The effects of three pyridine derivative additives, 4-hydroxypyridine, 4-picolinic acid, and 4-cyanopyridine, on Al-Mn coatings were investigated in 1-ethyl-3-methylimidazolium chloride-AlCl3-MnCl2 ...(EMIC-AlCl3-MnCl2) ionic liquids. The smooth mirror-like bright Al-Mn coatings were obtained only in the EMIC-AlCl3-MnCl2 ionic liquids containing 4-cyanopyridine, while the matte Al-Mn coatings were electrodeposited from EMIC-AlCl3-MnCl2 without additives or containing either 4-hydroxypyridine or 4-picolinic acid. The scanning electron microscope and X-ray diffraction showed that the bright Al-Mn coatings consisted of nanocrystals and had a strong (200) preferential orientation, while the particle size of matte Al-Mn coatings were within the micron range. The brightening mechanism of 4-cyanopyridine is due to it being adsorbed onto the cathode to produce the combined effect of (1) generating an overpotential to promote Al-Mn nucleation; (2) inhibiting the growth of the deposited nuclei and enabling them grow preferentially, making the coating composed of nanocrystals and with a smooth surface.
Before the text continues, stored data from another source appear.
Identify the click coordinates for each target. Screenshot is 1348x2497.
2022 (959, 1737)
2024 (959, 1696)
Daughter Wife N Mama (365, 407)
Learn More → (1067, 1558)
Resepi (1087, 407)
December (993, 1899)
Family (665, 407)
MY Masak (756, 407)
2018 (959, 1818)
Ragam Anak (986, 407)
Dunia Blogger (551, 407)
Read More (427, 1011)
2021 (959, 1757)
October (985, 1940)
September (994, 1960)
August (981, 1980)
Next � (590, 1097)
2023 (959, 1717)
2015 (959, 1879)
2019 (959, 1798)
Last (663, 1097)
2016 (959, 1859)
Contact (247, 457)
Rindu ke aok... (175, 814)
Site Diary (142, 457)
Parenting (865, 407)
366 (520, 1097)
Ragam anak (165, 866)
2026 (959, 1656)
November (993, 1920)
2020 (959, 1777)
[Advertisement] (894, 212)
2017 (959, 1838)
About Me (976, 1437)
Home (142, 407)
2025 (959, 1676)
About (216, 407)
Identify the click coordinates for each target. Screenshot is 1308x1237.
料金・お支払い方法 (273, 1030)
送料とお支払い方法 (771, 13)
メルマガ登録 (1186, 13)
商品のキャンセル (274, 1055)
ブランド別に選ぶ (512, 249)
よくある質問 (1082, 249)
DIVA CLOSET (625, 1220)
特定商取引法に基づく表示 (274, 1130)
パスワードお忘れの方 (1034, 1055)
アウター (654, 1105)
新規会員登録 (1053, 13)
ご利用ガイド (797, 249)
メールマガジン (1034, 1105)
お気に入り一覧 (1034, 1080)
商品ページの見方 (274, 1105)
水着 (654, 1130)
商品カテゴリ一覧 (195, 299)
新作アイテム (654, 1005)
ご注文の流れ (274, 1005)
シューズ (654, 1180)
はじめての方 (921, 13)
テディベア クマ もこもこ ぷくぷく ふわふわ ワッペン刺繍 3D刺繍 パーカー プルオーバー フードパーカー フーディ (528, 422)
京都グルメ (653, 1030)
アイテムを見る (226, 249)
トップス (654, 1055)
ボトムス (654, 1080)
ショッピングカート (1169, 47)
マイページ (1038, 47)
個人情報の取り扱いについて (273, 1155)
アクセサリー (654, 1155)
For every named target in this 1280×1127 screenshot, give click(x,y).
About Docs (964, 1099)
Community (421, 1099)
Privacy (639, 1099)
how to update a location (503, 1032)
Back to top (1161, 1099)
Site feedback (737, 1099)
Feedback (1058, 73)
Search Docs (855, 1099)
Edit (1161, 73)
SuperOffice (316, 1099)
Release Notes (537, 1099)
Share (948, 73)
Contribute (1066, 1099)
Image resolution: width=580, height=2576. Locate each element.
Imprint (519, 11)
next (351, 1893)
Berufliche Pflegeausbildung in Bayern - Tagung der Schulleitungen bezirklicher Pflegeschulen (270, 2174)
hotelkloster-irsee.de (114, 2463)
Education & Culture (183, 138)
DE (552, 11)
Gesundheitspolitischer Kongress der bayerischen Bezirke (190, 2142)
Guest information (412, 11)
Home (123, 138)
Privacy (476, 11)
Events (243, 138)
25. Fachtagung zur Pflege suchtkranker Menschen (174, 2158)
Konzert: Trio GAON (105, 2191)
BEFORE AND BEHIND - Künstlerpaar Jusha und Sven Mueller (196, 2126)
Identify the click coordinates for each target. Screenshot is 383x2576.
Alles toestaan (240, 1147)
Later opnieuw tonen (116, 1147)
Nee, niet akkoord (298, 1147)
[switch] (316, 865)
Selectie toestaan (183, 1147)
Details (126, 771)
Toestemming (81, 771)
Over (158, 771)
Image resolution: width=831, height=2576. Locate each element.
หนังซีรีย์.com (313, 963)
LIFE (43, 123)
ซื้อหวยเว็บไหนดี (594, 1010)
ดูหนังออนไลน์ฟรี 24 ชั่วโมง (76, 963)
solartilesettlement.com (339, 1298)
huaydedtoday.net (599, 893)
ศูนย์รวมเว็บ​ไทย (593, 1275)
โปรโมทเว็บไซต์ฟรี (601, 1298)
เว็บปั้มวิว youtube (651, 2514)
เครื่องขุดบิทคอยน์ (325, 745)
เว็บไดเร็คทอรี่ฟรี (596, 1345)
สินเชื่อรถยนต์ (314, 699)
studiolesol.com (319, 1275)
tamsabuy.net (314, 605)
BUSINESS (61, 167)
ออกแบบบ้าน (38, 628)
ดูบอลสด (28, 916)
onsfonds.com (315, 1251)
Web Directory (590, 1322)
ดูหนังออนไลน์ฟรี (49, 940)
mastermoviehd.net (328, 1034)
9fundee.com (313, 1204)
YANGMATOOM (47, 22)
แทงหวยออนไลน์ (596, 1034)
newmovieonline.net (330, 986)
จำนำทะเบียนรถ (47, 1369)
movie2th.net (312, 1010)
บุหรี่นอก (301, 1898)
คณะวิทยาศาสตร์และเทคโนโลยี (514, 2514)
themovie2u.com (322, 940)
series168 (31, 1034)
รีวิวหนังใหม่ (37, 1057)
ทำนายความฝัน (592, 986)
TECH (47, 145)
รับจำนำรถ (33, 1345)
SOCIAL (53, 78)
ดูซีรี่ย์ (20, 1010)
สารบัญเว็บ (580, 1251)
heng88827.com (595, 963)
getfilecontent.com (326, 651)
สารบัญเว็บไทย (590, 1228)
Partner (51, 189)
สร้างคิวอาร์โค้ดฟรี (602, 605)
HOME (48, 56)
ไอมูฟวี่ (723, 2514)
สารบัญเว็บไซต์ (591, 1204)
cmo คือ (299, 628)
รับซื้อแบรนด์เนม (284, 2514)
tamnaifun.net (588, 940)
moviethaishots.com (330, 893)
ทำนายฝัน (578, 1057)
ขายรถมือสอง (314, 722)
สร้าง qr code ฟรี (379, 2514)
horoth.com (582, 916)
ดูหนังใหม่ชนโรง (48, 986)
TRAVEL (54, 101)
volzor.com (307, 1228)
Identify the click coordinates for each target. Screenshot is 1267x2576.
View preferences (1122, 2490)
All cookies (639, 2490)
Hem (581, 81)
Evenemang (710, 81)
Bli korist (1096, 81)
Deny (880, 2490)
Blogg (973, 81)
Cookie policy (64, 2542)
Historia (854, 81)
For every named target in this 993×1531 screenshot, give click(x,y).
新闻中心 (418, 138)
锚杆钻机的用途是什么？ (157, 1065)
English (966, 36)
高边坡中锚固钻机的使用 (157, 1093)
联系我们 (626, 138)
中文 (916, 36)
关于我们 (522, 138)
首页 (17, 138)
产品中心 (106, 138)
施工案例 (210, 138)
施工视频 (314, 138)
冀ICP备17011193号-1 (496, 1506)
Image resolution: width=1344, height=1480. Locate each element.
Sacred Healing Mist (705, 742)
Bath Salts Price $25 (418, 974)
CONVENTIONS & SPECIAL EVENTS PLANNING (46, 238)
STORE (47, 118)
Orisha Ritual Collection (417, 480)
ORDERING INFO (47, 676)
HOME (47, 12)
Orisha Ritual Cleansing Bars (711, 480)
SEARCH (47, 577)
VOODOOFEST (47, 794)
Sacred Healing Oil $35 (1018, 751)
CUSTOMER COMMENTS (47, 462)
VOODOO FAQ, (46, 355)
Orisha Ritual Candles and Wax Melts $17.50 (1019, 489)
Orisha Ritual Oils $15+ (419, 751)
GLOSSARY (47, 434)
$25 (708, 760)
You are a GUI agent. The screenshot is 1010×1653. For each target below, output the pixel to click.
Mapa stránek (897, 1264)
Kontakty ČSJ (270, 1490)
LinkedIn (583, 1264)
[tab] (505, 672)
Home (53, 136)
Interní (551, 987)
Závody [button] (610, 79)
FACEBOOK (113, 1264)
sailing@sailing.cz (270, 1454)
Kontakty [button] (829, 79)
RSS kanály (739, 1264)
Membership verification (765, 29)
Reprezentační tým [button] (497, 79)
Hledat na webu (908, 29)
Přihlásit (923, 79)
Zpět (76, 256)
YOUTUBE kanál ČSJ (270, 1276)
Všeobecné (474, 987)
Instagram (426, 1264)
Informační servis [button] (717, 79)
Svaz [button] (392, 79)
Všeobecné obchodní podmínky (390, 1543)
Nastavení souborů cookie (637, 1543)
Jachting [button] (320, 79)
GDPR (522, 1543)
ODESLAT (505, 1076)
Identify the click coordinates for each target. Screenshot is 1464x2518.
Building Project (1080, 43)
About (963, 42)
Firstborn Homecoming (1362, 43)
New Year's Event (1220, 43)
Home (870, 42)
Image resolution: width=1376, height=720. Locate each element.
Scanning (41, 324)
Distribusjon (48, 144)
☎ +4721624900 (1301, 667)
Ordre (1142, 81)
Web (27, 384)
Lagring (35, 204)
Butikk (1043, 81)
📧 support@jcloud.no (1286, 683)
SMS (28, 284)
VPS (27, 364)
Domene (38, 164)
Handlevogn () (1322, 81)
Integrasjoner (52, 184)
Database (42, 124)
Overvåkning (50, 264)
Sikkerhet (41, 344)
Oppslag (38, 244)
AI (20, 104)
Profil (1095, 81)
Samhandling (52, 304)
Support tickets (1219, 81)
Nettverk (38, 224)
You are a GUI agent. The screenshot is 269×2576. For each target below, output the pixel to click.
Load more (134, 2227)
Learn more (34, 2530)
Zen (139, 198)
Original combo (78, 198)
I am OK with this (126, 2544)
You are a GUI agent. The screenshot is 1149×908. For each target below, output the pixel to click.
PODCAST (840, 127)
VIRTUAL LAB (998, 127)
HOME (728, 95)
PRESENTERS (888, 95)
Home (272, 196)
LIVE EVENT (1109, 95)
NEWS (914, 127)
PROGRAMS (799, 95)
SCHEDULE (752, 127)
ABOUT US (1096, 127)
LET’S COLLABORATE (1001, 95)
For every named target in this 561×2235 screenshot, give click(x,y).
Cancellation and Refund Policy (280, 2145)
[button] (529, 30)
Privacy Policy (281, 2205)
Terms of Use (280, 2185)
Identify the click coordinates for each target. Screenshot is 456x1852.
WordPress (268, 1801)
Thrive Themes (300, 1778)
The brightening effect of 4-cyanopyridine on the Al-Mn coatings was far better than that of the 4-hydroxypyridine and the 4-picolinic acid. In addition, the bright Al-Mn coating was prepared in a bath with 6 mmol·L−1 4-cyanopyridine and displayed superior corrosion resistance relative to the matte coatings, which could be attributed to its unique nanocrystalline structure that increased the number of grain boundaries and accelerated the formation of the protective layer of the corrosion products.